Task goal. Identify all lines in the listing that include the word "Spells", and copy them out.

BEGIN Records for the exercise

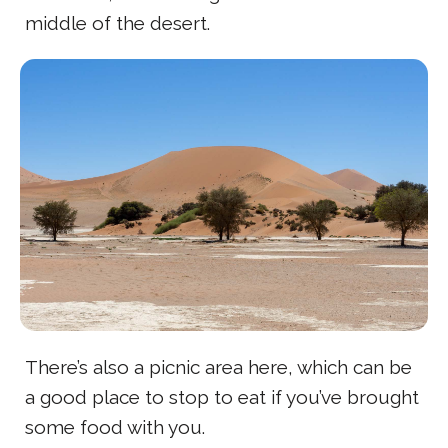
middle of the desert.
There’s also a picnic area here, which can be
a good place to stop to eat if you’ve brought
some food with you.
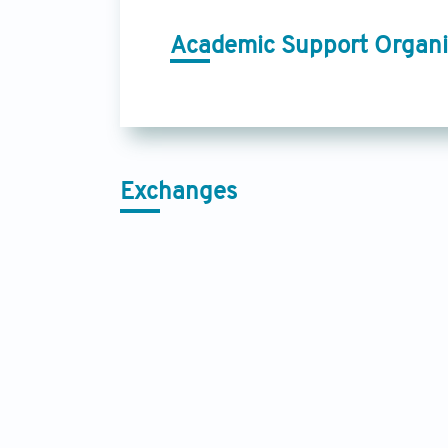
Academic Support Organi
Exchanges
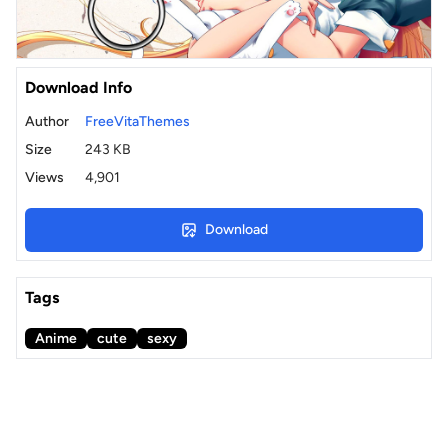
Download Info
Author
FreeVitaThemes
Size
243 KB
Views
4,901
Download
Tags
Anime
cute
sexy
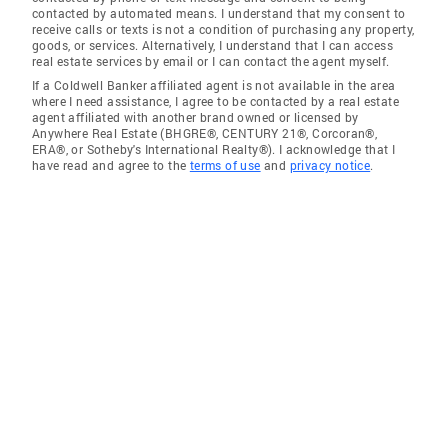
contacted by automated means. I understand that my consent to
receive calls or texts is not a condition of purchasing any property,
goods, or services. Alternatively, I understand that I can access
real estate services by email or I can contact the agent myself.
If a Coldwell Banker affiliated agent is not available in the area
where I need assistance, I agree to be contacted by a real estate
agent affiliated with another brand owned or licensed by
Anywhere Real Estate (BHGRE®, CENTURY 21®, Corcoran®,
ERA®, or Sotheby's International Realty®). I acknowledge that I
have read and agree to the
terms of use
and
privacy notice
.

END Records for the exercise
BEGIN Records for the exercise

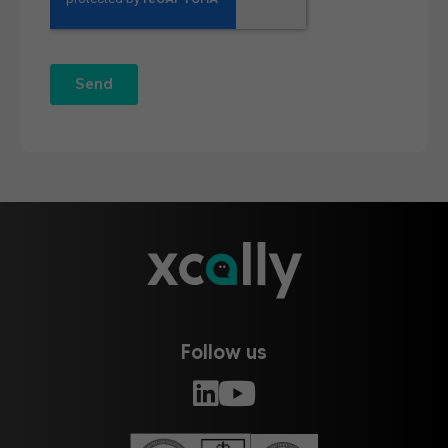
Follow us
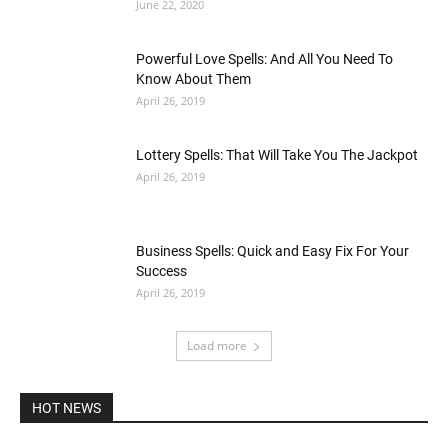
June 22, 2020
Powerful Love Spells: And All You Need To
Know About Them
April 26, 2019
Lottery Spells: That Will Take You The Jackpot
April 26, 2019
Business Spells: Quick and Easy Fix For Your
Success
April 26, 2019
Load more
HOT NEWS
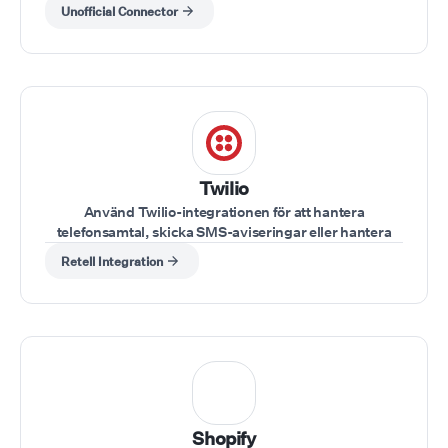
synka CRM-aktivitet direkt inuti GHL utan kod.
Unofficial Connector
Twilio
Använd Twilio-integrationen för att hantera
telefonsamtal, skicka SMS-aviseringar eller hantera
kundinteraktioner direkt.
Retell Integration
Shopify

END Records for the exercise

Answer for this exercise.
Powerful Love Spells: And All You Need To
Lottery Spells: That Will Take You The Jackpot
Business Spells: Quick and Easy Fix For Your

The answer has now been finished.